Aber ich werde jetzt den Tatort nicht in doppelter Geschwindigkeit sehen, bloß weil ich „schnelles Internet“ habe. Meine Emails kann ich auch nicht schneller schreiben, das braucht seine Zeit – und wenn sie eine Zehntelsekunde schneller ankommen, na ja…
„Immer schneller“ führt bei mir auch nicht dazu, dass ich mehr Zeit habe, ganz im Gegenteil: Ich werde immer ungeduldiger. 
Der ICE braucht von Braunschweig nach Berlin nur noch 1 ½ Stunden. Phantastisch!

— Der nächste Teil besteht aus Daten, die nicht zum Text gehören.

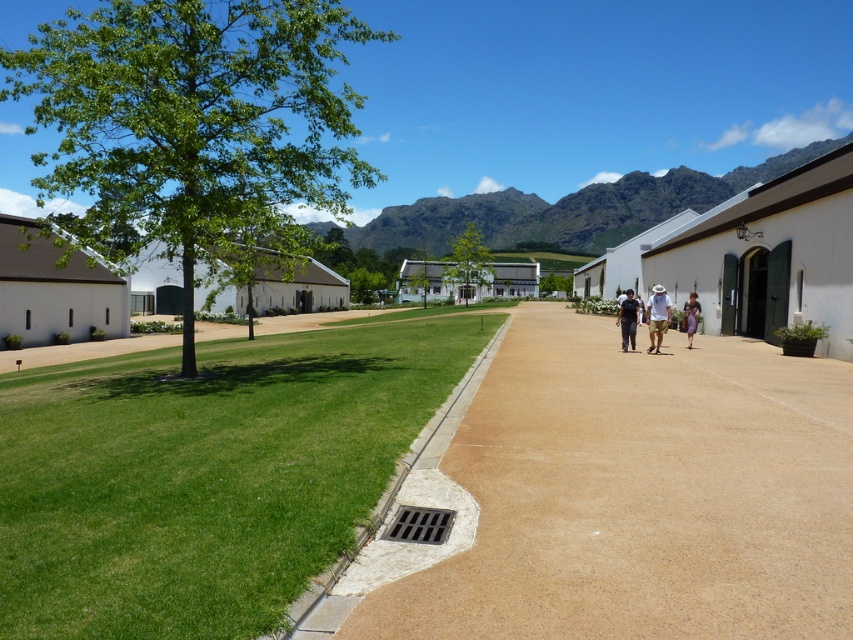 Does beige woven hat at center appear on the right side of dark blue shirt at center?

Correct, you'll find beige woven hat at center to the right of dark blue shirt at center.

Does beige woven hat at center appear over dark blue shirt at center?

No.

This screenshot has height=640, width=853. I want to click on beige woven hat at center, so click(x=657, y=316).

Does point (631, 440) lie behind point (369, 445)?

Yes, it is.

At what (x,y) coordinates should I click in order to perform the action: click on brown concrete path at center. Please return your answer as a coordinate pair (x, y). The width and height of the screenshot is (853, 640). Looking at the image, I should click on (630, 497).

Where is `brown concrete path at center`? brown concrete path at center is located at coordinates (630, 497).

Can you confirm if beige woven hat at center is taller than purple fabric bag at center-right?

No, beige woven hat at center is not taller than purple fabric bag at center-right.

Between point (660, 336) and point (689, 304), which one is positioned in front?

Positioned in front is point (660, 336).

This screenshot has height=640, width=853. I want to click on beige woven hat at center, so click(657, 316). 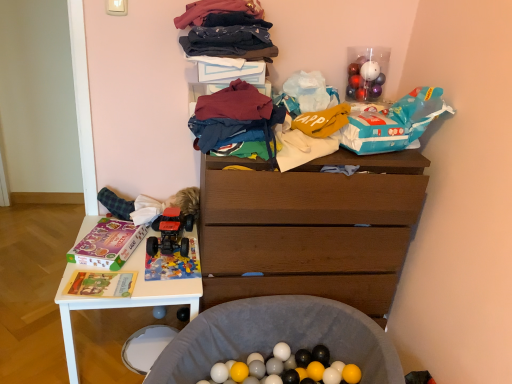 I want to click on empty space that is ontop of white plastic desk at lower left (from a real-world perspective), so click(x=134, y=261). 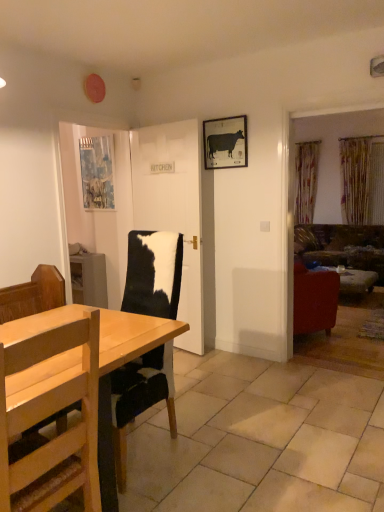 Question: Is matte black cow at upper center, acting as the first picture frame starting from the front, beside white glossy door at center?

Choices:
 (A) no
 (B) yes

Answer: (A)

Question: Is matte black cow at upper center, arranged as the 2th picture frame when viewed from the back, not near white glossy door at center?

Choices:
 (A) no
 (B) yes

Answer: (A)

Question: Is matte black cow at upper center, marked as the 1th picture frame in a right-to-left arrangement, at the left side of white glossy door at center?

Choices:
 (A) yes
 (B) no

Answer: (B)

Question: Considering the relative sizes of matte black cow at upper center, arranged as the 2th picture frame when viewed from the left, and white glossy door at center in the image provided, is matte black cow at upper center, arranged as the 2th picture frame when viewed from the left, bigger than white glossy door at center?

Choices:
 (A) no
 (B) yes

Answer: (A)

Question: Does matte black cow at upper center, arranged as the 2th picture frame when viewed from the back, appear on the right side of white glossy door at center?

Choices:
 (A) yes
 (B) no

Answer: (A)

Question: Does matte black cow at upper center, acting as the first picture frame starting from the front, have a lesser width compared to white glossy door at center?

Choices:
 (A) no
 (B) yes

Answer: (B)

Question: Is blue textured fabric at upper left, which is counted as the second picture frame, starting from the right, facing away from velvet green sofa at right?

Choices:
 (A) yes
 (B) no

Answer: (B)

Question: Is velvet green sofa at right completely or partially inside blue textured fabric at upper left, which is counted as the second picture frame, starting from the right?

Choices:
 (A) yes
 (B) no

Answer: (B)

Question: Does blue textured fabric at upper left, which is counted as the second picture frame, starting from the right, appear on the right side of velvet green sofa at right?

Choices:
 (A) yes
 (B) no

Answer: (B)

Question: Does blue textured fabric at upper left, the first picture frame when ordered from left to right, have a lesser width compared to velvet green sofa at right?

Choices:
 (A) no
 (B) yes

Answer: (B)

Question: Does blue textured fabric at upper left, which appears as the second picture frame when viewed from the front, have a greater height compared to velvet green sofa at right?

Choices:
 (A) yes
 (B) no

Answer: (B)

Question: Is blue textured fabric at upper left, positioned as the 1th picture frame in back-to-front order, positioned in front of velvet green sofa at right?

Choices:
 (A) no
 (B) yes

Answer: (B)

Question: Is velvet green sofa at right oriented towards white glossy door at center?

Choices:
 (A) yes
 (B) no

Answer: (A) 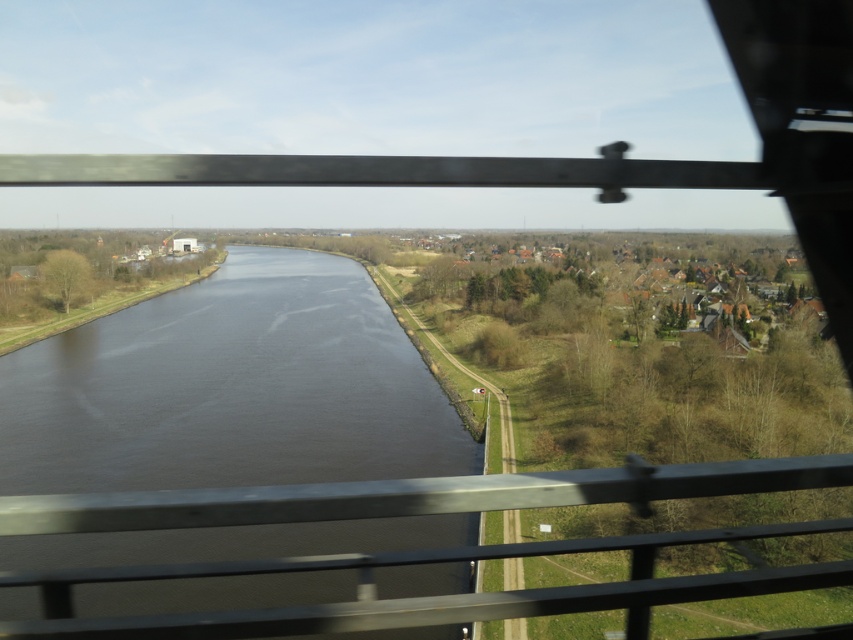 Question: Does dark water at center have a smaller size compared to metallic gray rail at center?

Choices:
 (A) no
 (B) yes

Answer: (A)

Question: Can you confirm if dark water at center is positioned to the left of metallic gray rail at center?

Choices:
 (A) no
 (B) yes

Answer: (B)

Question: Is dark water at center below metallic gray rail at center?

Choices:
 (A) no
 (B) yes

Answer: (A) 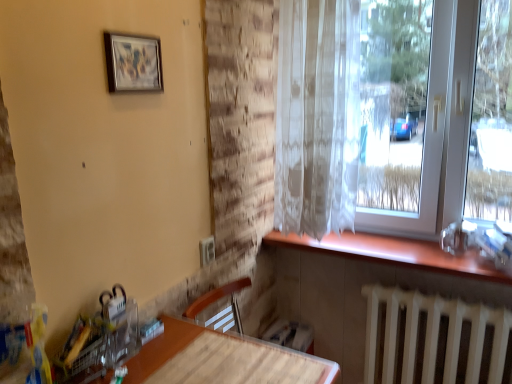 Question: Is the surface of matte wood table at lower left in direct contact with white metallic radiator at lower right?

Choices:
 (A) yes
 (B) no

Answer: (B)

Question: Can you confirm if matte wood table at lower left is taller than white metallic radiator at lower right?

Choices:
 (A) no
 (B) yes

Answer: (B)

Question: From a real-world perspective, does matte wood table at lower left sit lower than white metallic radiator at lower right?

Choices:
 (A) yes
 (B) no

Answer: (B)

Question: From the image's perspective, would you say matte wood table at lower left is positioned over white metallic radiator at lower right?

Choices:
 (A) no
 (B) yes

Answer: (B)

Question: Considering the relative sizes of matte wood table at lower left and white metallic radiator at lower right in the image provided, is matte wood table at lower left smaller than white metallic radiator at lower right?

Choices:
 (A) yes
 (B) no

Answer: (B)

Question: Is matte wood table at lower left facing away from white metallic radiator at lower right?

Choices:
 (A) yes
 (B) no

Answer: (B)

Question: Is wooden at lower right not close to matte wood table at lower left?

Choices:
 (A) no
 (B) yes

Answer: (A)

Question: Is wooden at lower right further to camera compared to matte wood table at lower left?

Choices:
 (A) yes
 (B) no

Answer: (A)

Question: Is wooden at lower right facing towards matte wood table at lower left?

Choices:
 (A) yes
 (B) no

Answer: (B)

Question: From a real-world perspective, is wooden at lower right located beneath matte wood table at lower left?

Choices:
 (A) no
 (B) yes

Answer: (B)

Question: Is wooden at lower right bigger than matte wood table at lower left?

Choices:
 (A) no
 (B) yes

Answer: (A)

Question: Can you confirm if wooden at lower right is thinner than matte wood table at lower left?

Choices:
 (A) no
 (B) yes

Answer: (A)

Question: Could you tell me if translucent white curtain at upper right is turned towards matte wood table at lower left?

Choices:
 (A) yes
 (B) no

Answer: (B)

Aber wehe, er kommt zehn Minuten zu spät…
Ich stehe im Baumarkt an der Kasse und vor mir hat einer unendlich viel Kleinkram – du meine Güte, wird der denn nie fertig?
Geschwindigkeit ist kein Wert an sich und ich kann auch keine Zeit „sparen.“ 
„Alles hat seine Zeit“ steht in der Bibel (Prediger 3) Da wird ganz viel aufgezählt: Pflanzen und ernten hat seine Zeit, abbrechen und bauen hat seine Zeit, weinen und lachen… 
Und am Ende heißt es: 
Er hat alles schön gemacht zu seiner Zeit. 
Er hat auch die Ewigkeit in dein Herz gelegt… 
Und manchmal, ja manchmal kann ich sie spüren, die Ewigkeit: 
Wenn ich die Zeit einfach Zeit sein lasse…

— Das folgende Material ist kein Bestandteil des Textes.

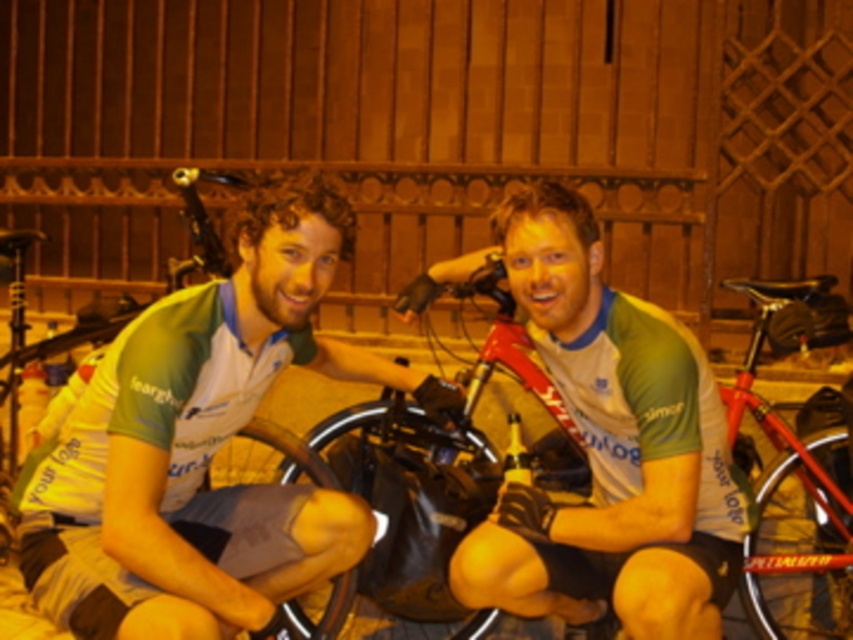 In the scene shown: You are a photographer trying to capture a closeup of the green jersey at center and the red matte bicycle at center. Since you want both items to appear the same size in the photo, which object should you move closer to the camera and which should you move farther away?

The green jersey at center is bigger than the red matte bicycle at center. To make them appear the same size in the photo, move the smaller red matte bicycle at center closer to the camera and move the larger green jersey at center farther away.

You are a photographer trying to capture a photo of the green jersey at center and the red matte bicycle at center. You want to ensure both are fully visible in the frame. Considering their sizes, which object should you prioritize positioning closer to the camera to avoid cropping?

The green jersey at center is wider than the red matte bicycle at center. To avoid cropping, prioritize positioning the green jersey at center closer to the camera since its larger width requires more space in the frame. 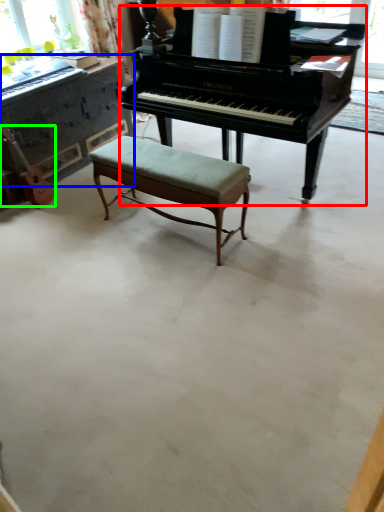 Question: Estimate the real-world distances between objects in this image. Which object is closer to piano (highlighted by a red box), piano (highlighted by a blue box) or guitar (highlighted by a green box)?

Choices:
 (A) piano
 (B) guitar

Answer: (A) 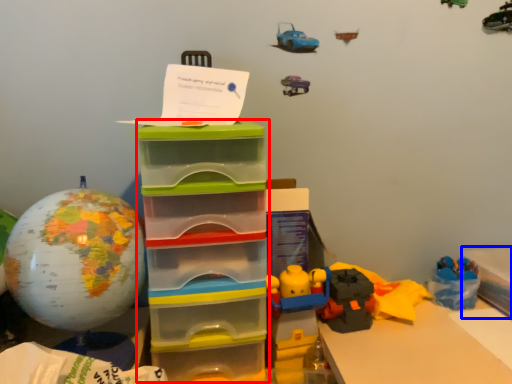 Question: Which of the following is the farthest to the observer, storage box (highlighted by a red box) or storage box (highlighted by a blue box)?

Choices:
 (A) storage box
 (B) storage box

Answer: (B) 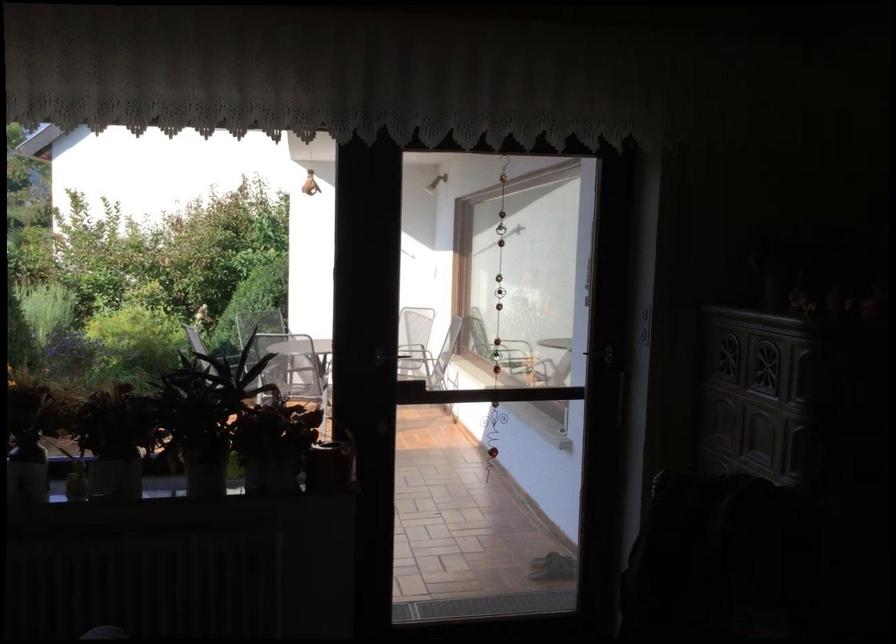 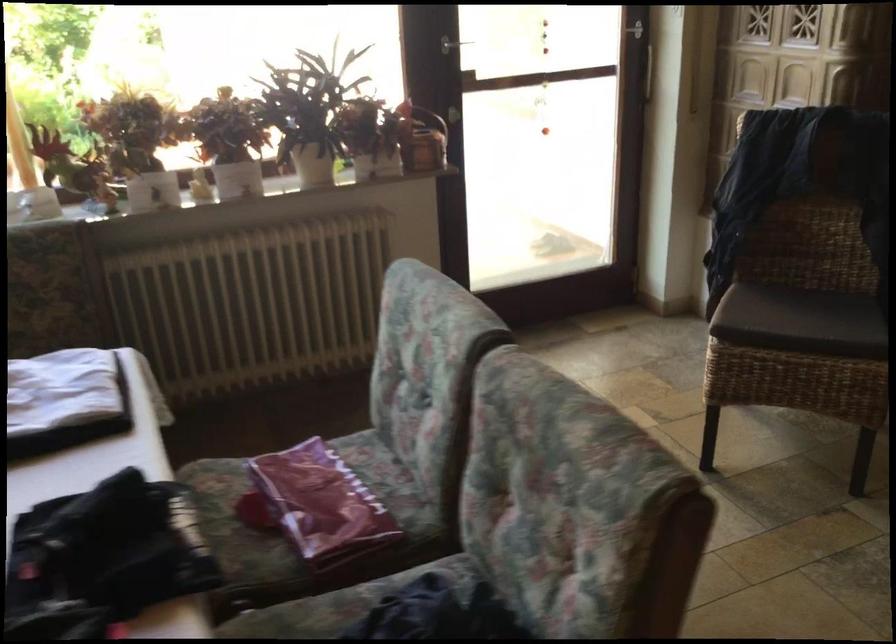 Question: How did the camera likely rotate?

Choices:
 (A) Left
 (B) Right
 (C) Up
 (D) Down

Answer: (D) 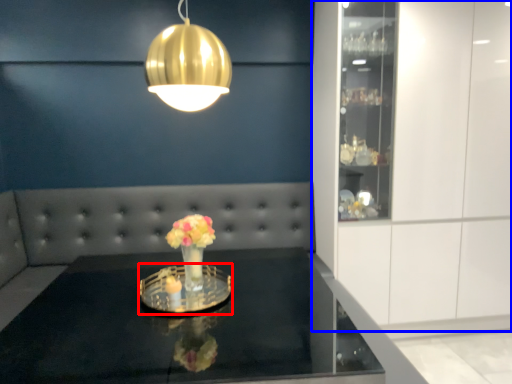 Question: Which of the following is the farthest to the observer, glass plate (highlighted by a red box) or cabinetry (highlighted by a blue box)?

Choices:
 (A) glass plate
 (B) cabinetry

Answer: (B)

Setz die Segel und lass dich treiben

Ich bin jetzt im Ruhestand, das ist eine ganz neue Erfahrung: Keine Sitzungen mehr, fast keine Termine, jede Menge Zeit für mich. 
Wunderbar!
Ich werde immer wieder gefragt: „Was machst du denn jetzt so? Was sind deine Projekte?“
Ich habe erst mal keine. Ich will mich auf das einlassen, was kommt, will die Freiheit erst mal spüren. 
Aber die Frage hat mich am Anfang schon nervös gemacht: Brauche ich nicht doch ein Projekt?
Dann sind wir im Urlaub an der Nordsee gewesen. In einem Souvenir Laden habe ich einen wunderbaren Spruch gefunden, er war auf ein Mobile mit lauter kleinen Segeln geschrieben:
„Setz die Segel und lass dich treiben.“
So soll es sein! 
Ich lasse mich treiben, schaue mal, was kommt und was das Leben von mir fordert. 
Und was treibt mich an?
Ich habe endlich mehr Zeit für Ada, meine Enkeltochter. 
Ich habe meine Armbanduhr abgelegt, muss nicht mehr so genau wissen, wie spät es ist. Ich treffe mich mit Freunden und es ist egal, wie lange es dauert.
Ich habe Zeit zum Schreiben und Lesen. 
Vor meinem Fenster pocht ein Buntspecht eine Höhle in den Baum – ich wusste gar nicht, dass der hier lebt. 
Setz die Segel und lass dich treiben.
Es geht voran, auch wenn ich nicht jede Minute verplane – oder verplanen lasse. 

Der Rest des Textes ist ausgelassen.